Quebec police are investigating a very sad case about a dog and her eight puppies that were attacked with a nail gun near Granby and left for dead just before Christmas. Hundreds of offers for adoption have poured in and the case is all over the on-line news as well as the newspapers. The story is distressing and horrific.
That said, the same day the police started that investigation there was another article in the news that ought to be even more distressing; Continued gang rapes and violence in the refugee camps in Haiti (police there apparently often just drive by and official reports/complaints are met with shrugs). Yet where is the outrage on that report? How does the one about animals somehow generate more of an effect in society? One might conclude that our media believe dogs in Canada are more valuable and worthy of compassion than girls and young women in Haiti. Of course, if you ask any one individual, you’d almost certainly hear the opposite opinion. Why then the decision to promote one new story over the other? Just who determines the hierarchy of suffering?
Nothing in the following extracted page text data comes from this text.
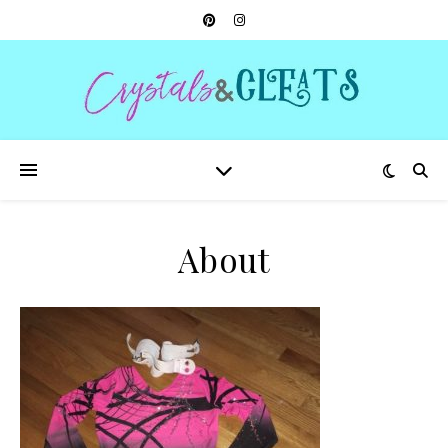
About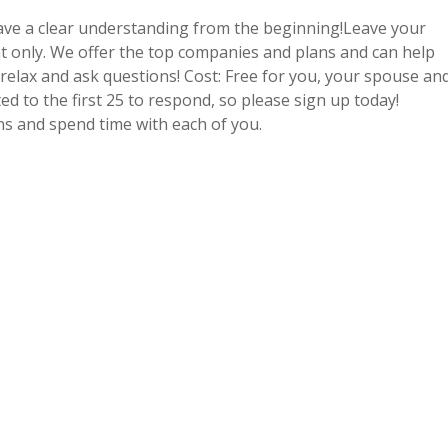
have a clear understanding from the beginning!Leave your
t only. We offer the top companies and plans and can help
o relax and ask questions! Cost: Free for you, your spouse an
ed to the first 25 to respond, so please sign up today!
ons and spend time with each of you.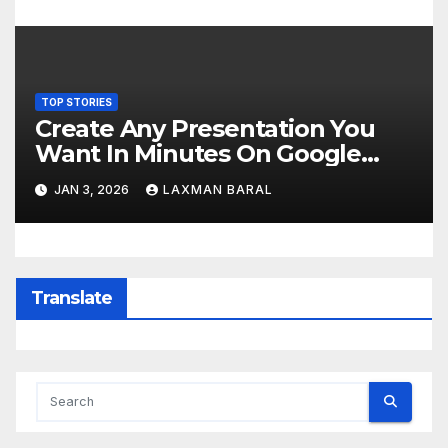
TOP STORIES
Create Any Presentation You
Want In Minutes On Google
Slides Using Gemini AI
JAN 3, 2026
LAXMAN BARAL
Translate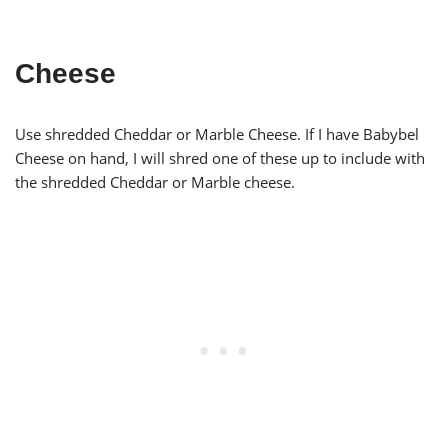
Cheese
Use shredded Cheddar or Marble Cheese. If I have Babybel
Cheese on hand, I will shred one of these up to include with
the shredded Cheddar or Marble cheese.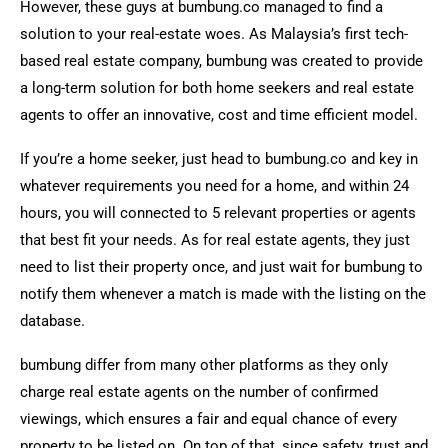
However, these guys at bumbung.co managed to find a
solution to your real-estate woes. As Malaysia’s first tech-
based real estate company, bumbung was created to provide
a long-term solution for both home seekers and real estate
agents to offer an innovative, cost and time efficient model.
If you’re a home seeker, just head to bumbung.co and key in
whatever requirements you need for a home, and within 24
hours, you will connected to 5 relevant properties or agents
that best fit your needs. As for real estate agents, they just
need to list their property once, and just wait for bumbung to
notify them whenever a match is made with the listing on the
database.
bumbung differ from many other platforms as they only
charge real estate agents on the number of confirmed
viewings, which ensures a fair and equal chance of every
property to be listed on. On top of that, since safety, trust and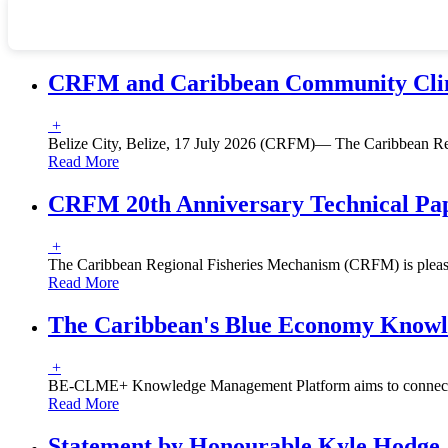
CRFM and Caribbean Community Climat
+
Belize City, Belize, 17 July 2026 (CRFM)— The Caribbean R
Read More
CRFM 20th Anniversary Technical Pape
+
The Caribbean Regional Fisheries Mechanism (CRFM) is pleased
Read More
The Caribbean's Blue Economy Knowl
+
BE-CLME+ Knowledge Management Platform aims to connect pol
Read More
Statement by Honourable Kyle Hodge, 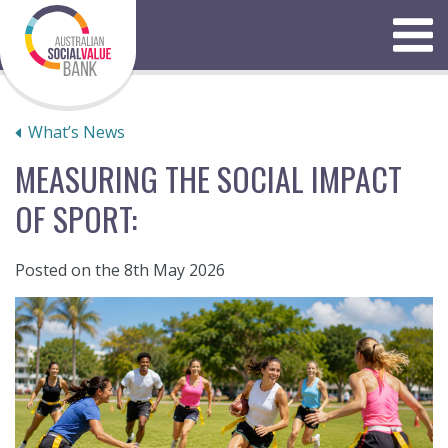
Skip
to
Menu
content
What’s News
MEASURING THE SOCIAL IMPACT
OF SPORT:
Posted on the 8th May 2026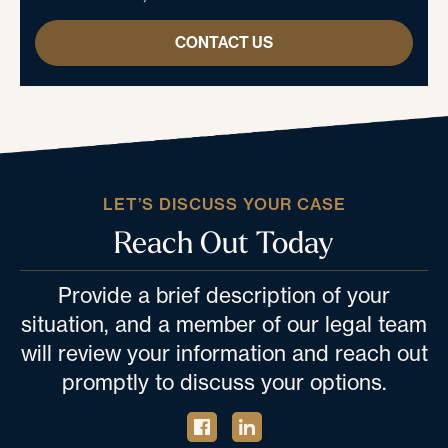
CONTACT US
LET’S DISCUSS YOUR CASE
Reach Out Today
Provide a brief description of your
situation, and a member of our legal team
will review your information and reach out
promptly to discuss your options.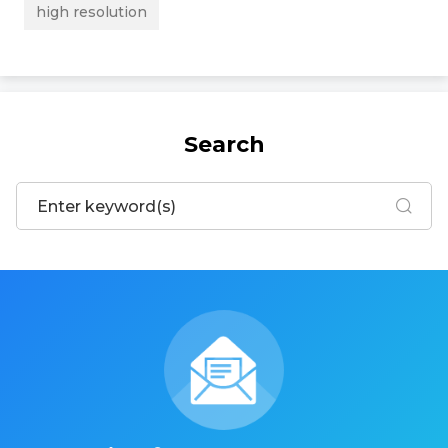
high resolution
Search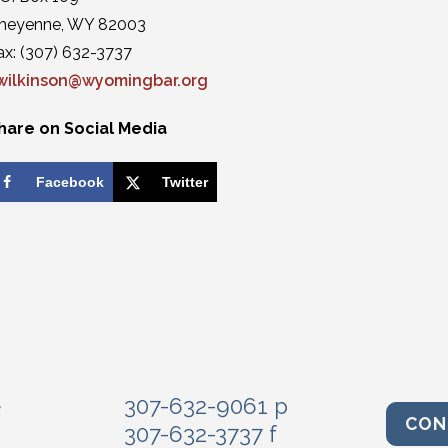
heyenne, WY 82003
ax: (307) 632-3737
wilkinson@wyomingbar.org
hare on Social Media
Facebook
Twitter
e
307-632-9061 p
CON
307-632-3737 f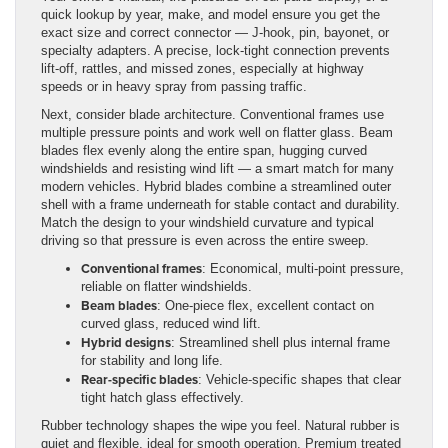
quick lookup by year, make, and model ensure you get the
exact size and correct connector — J-hook, pin, bayonet, or
specialty adapters. A precise, lock-tight connection prevents
lift-off, rattles, and missed zones, especially at highway
speeds or in heavy spray from passing traffic.
Next, consider blade architecture. Conventional frames use
multiple pressure points and work well on flatter glass. Beam
blades flex evenly along the entire span, hugging curved
windshields and resisting wind lift — a smart match for many
modern vehicles. Hybrid blades combine a streamlined outer
shell with a frame underneath for stable contact and durability.
Match the design to your windshield curvature and typical
driving so that pressure is even across the entire sweep.
Conventional frames
: Economical, multi-point pressure,
reliable on flatter windshields.
Beam blades
: One-piece flex, excellent contact on
curved glass, reduced wind lift.
Hybrid designs
: Streamlined shell plus internal frame
for stability and long life.
Rear-specific blades
: Vehicle-specific shapes that clear
tight hatch glass effectively.
Rubber technology shapes the wipe you feel. Natural rubber is
quiet and flexible, ideal for smooth operation. Premium treated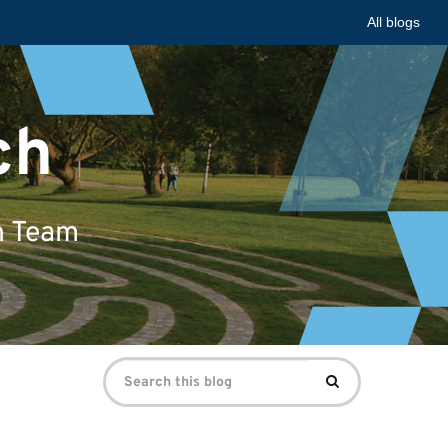
All blogs
ch
n Team
Search
Search
for: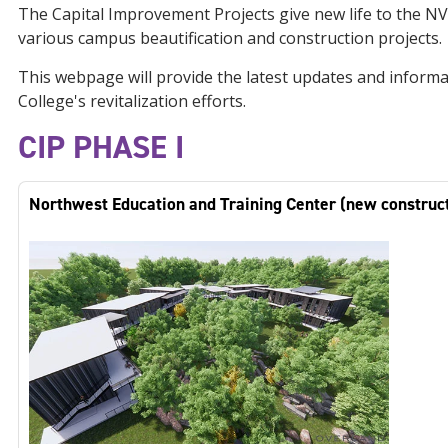
The Capital Improvement Projects give new life to the N
various campus beautification and construction projects.
This webpage will provide the latest updates and informa
College's revitalization efforts.
CIP PHASE I
Northwest Education and Training Center (new construc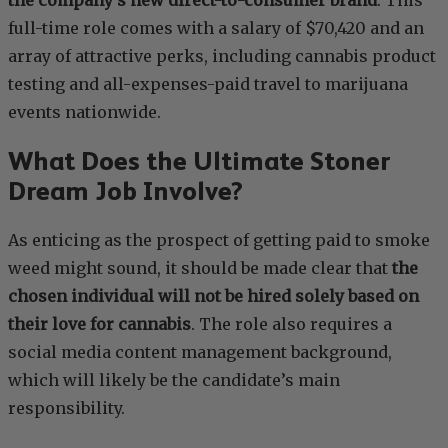
the company’s new direct-to-consumer brand
. This
full-time role comes with a salary of $70,420 and an
array of attractive perks, including cannabis product
testing and all-expenses-paid travel to marijuana
events nationwide.
What Does the Ultimate Stoner
Dream Job Involve?
As enticing as the prospect of getting paid to smoke
weed might sound, it should be made clear that
the
chosen individual will not be hired solely based on
their love for cannabis
. The role also requires a
social media content management background,
which will likely be the candidate’s main
responsibility.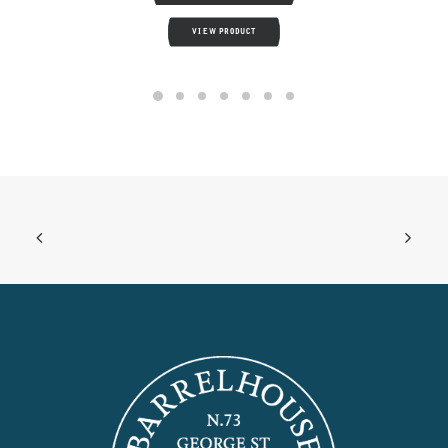
VIEW PRODUCT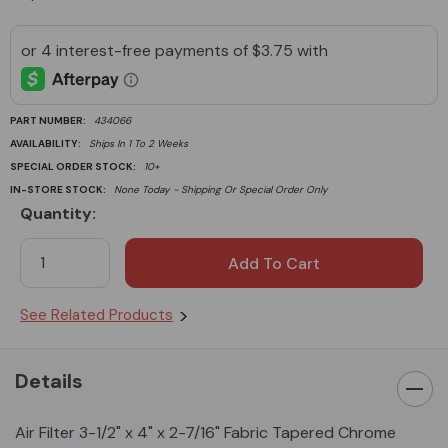
PART NUMBER:
434066
AVAILABILITY:
Ships In 1 To 2 Weeks
SPECIAL ORDER STOCK:
10+
IN-STORE STOCK:
None Today - Shipping Or Special Order Only
Quantity:
Current
Stock:
See Related Products
Details
Air Filter 3-1/2" x 4" x 2-7/16" Fabric Tapered Chrome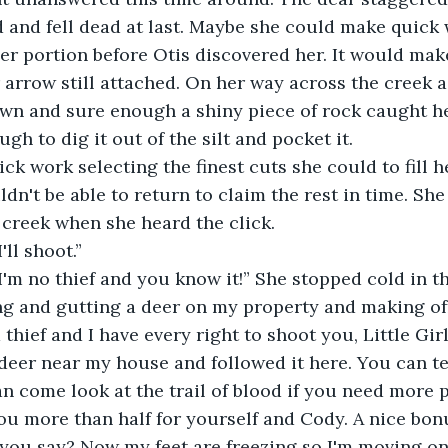
 and fell dead at last. Maybe she could make quick 
er portion before Otis discovered her. It would mak
 arrow still attached. On her way across the creek a 
wn and sure enough a shiny piece of rock caught he
h to dig it out of the silt and pocket it.
ck work selecting the finest cuts she could to fill 
dn't be able to return to claim the rest in time. Sh
creek when she heard the click.
'll shoot.”
I'm no thief and you know it!” She stopped cold in t
ing and gutting a deer on my property and making off
hief and I have every right to shoot you, Little Girl
 deer near my house and followed it here. You can tel
n come look at the trail of blood if you need more p
you more than half for yourself and Cody. A nice bonu
you say? Now my feet are freezing so I'm moving on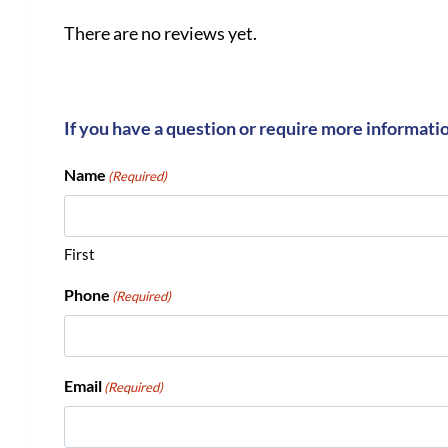
There are no reviews yet.
If you have a question or require more informati
Name
(Required)
First
Phone
(Required)
Email
(Required)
On this point the National Post had an interesting article (the same day). It focused on the Canadian Museum for Human Rights and their intention (when they open in 2013) to have a special section for the Holocaust. This decision is being met by some resistance among groups that have also suffered (such as those under the Holodomor), raising the question of how one groups’ suffering can be more important than another’s. The author of the article wrestles with this, and wonders if it is because we have a more complete grasp of the horrors of fascism (being book-ended by the rise and fall of Hitler) and don’t fully grasp the extent of communism’s murderous spree, which started in the early 1930’s under Stalin and was still in full swing in China under Mao in the later 1950’s. A morbid case could be made that higher quantities of people died under Mao than under Hitler.
But I don’t think it is quantities of people that ‘qualifies’ it as newsworthy in this day and age. I think it has much more to do with how well the readership can relate to the people (or animals) in question. The hierarchy of suffering only really matters to curators and statisticians – if someone we know and care about is suffering, then that’s all the motivation we really need to champion their cause. The opposite is also true. If we don’t have any personal connection, then it’s just a statistic. A number to exclaim a comment on and then pass by. There is no lasting impact and certainly no change in either the reader or the situation.
That may seem like a very simple observation (create a relationship, create impact), but the implications are profound in this day and age when most relationships consist of on-line text. It means those who develop better on-line relationships are much more able to effect change, and that means the causes of those who ‘friend’ and ‘tweet’ the most are those which will ultimately direct the agenda of the day.
Now how do you think that bodes for Christianity in the coming days? And we wonder why the persecuted church suffers in silence still.